Recorded information.
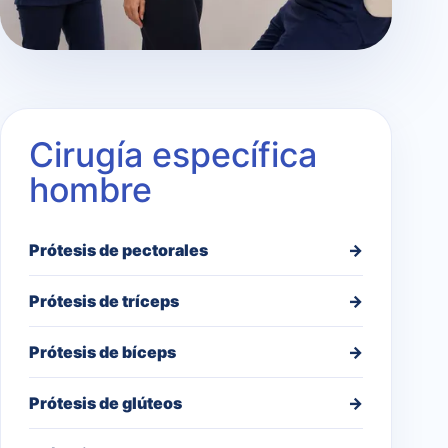
Cirugía específica
hombre
Prótesis de pectorales
→
Prótesis de tríceps
→
Prótesis de bíceps
→
Prótesis de glúteos
→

The problem. The entries above should be retyped word for word, with all pictures omitted.

Task result.
Cirugía específica
hombre
Prótesis de pectorales
→
Prótesis de tríceps
→
Prótesis de bíceps
→
Prótesis de glúteos
→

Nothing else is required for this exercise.